Imagem: Reprodução via CNI

Por Redação

A CNI (Confederação Nacional da Indústria) divulgou nesta 3ª feira (24.fev.2026) a sua agenda jurídica de 2026. Destacam-se alguns temas tributários em que a entidade foi requerente, ou seja, foi quem entrou na Justiça. Leia a lista de quais são:

  • Incentivos Fiscais (Ação Direta de Inconstitucionalidade 7.920) – Defende que os benefícios têm direito adquirido e não podem ser reduzidos em 10%, como prevê a Lei 224 de 2025.
  • Tributação Retroativa de Dividendos (ADI 7.914) – Deixa a distribuição dos lucros isentos até abril de 2026. A lei da reforma da renda (nº 15.270) prevê tributação nas remessas realizadas após 31 de dezembro de 2025. O STF (Supremo Tribunal Federal) já liberou a isenção até janeiro deste ano. Entenda aqui.
  • Carf (Arguição de Descumprimento de Preceito Fundamental 1.276) – Questiona a súmula do Conselho Administrativo de Recursos Fiscais que libera a cobrança de tributos retroativa em caso de mudança de interpretações.

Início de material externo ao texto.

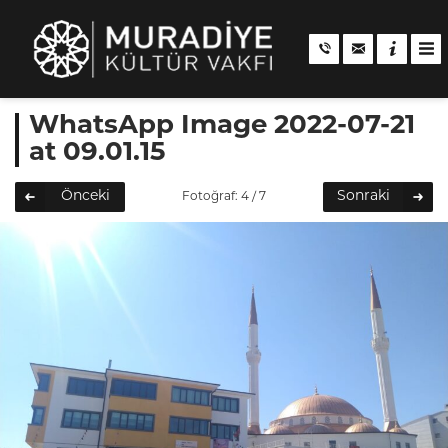
WhatsApp Image 2022-07-21
at 09.01.15
Önceki
Sonraki
Fotoğraf: 4 / 7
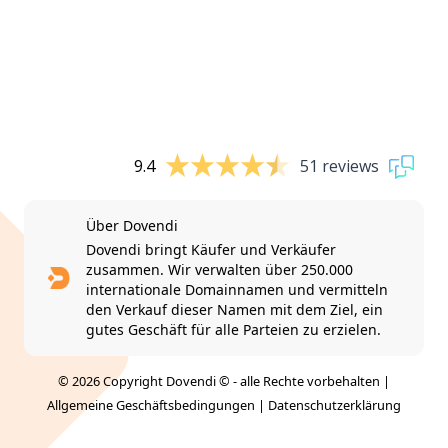
9.4
51 reviews
Über Dovendi
Dovendi bringt Käufer und Verkäufer
zusammen. Wir verwalten über 250.000
internationale Domainnamen und vermitteln
den Verkauf dieser Namen mit dem Ziel, ein
gutes Geschäft für alle Parteien zu erzielen.
© 2026 Copyright Dovendi © - alle Rechte vorbehalten |
Allgemeine Geschäftsbedingungen
|
Datenschutzerklärung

Também há as pautas protocoladas por terceiros, mas que a CNI atua como parte interessada. O termo jurídico para essa prática é amicus curiae. O Portal destaca:

  • IOF (ADI 7.839) – Defende que o Executivo extrapolou suas competências ao elevar o Imposto sobre Operações Financeiras em 2025.
  • Limitação à Compensação Tributária de Coisa Julgada (ADI 7.587) – Questiona a limitação administrativa à compensação tributária de créditos judiciais acima de R$ 10 milhões reconhecidos por decisões judiciais com coisa julgada.
  • Pis/Cofins (ADC 98) – Discorda do requerente, que pede a definição de receitas para fins de cobrança do tributo.